- WHAT YOU WILL DO -
The line with "thesocialintro", the line with "condition, probable concerning specific", and all lines between them in the material below: return these exactly, and no others.
--- DATA FOR THIS TASK ---
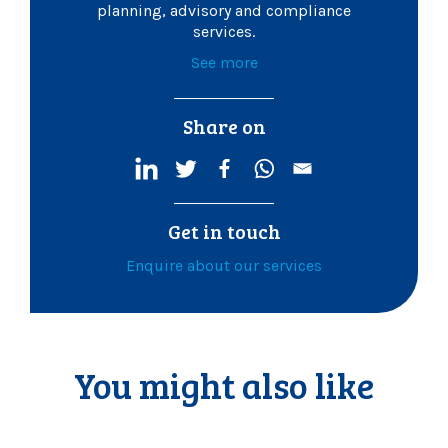
planning, advisory and compliance
services.
See more
Share on
Get in touch
Enquire about our services
You might also like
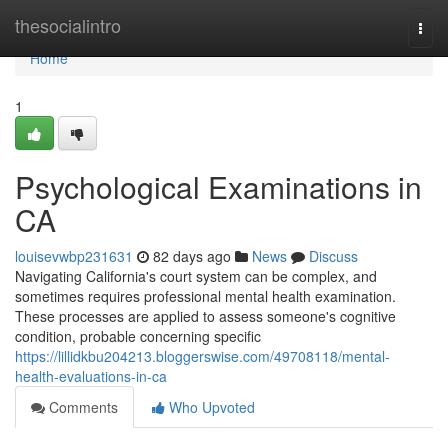
Home
thesocialintro
Togg
navi
Home
1
Psychological Examinations in
CA
louisevwbp231631
82 days ago
News
Discuss
Navigating California's court system can be complex, and
sometimes requires professional mental health examination.
These processes are applied to assess someone's cognitive
condition, probable concerning specific
https://lillidkbu204213.bloggerswise.com/49708118/mental-
health-evaluations-in-ca
Comments
Who Upvoted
---
- RESULT FOR THIS TASK -
thesocialintro
Togg
navi
Home
1
Psychological Examinations in
CA
louisevwbp231631
82 days ago
News
Discuss
Navigating California's court system can be complex, and
sometimes requires professional mental health examination.
These processes are applied to assess someone's cognitive
condition, probable concerning specific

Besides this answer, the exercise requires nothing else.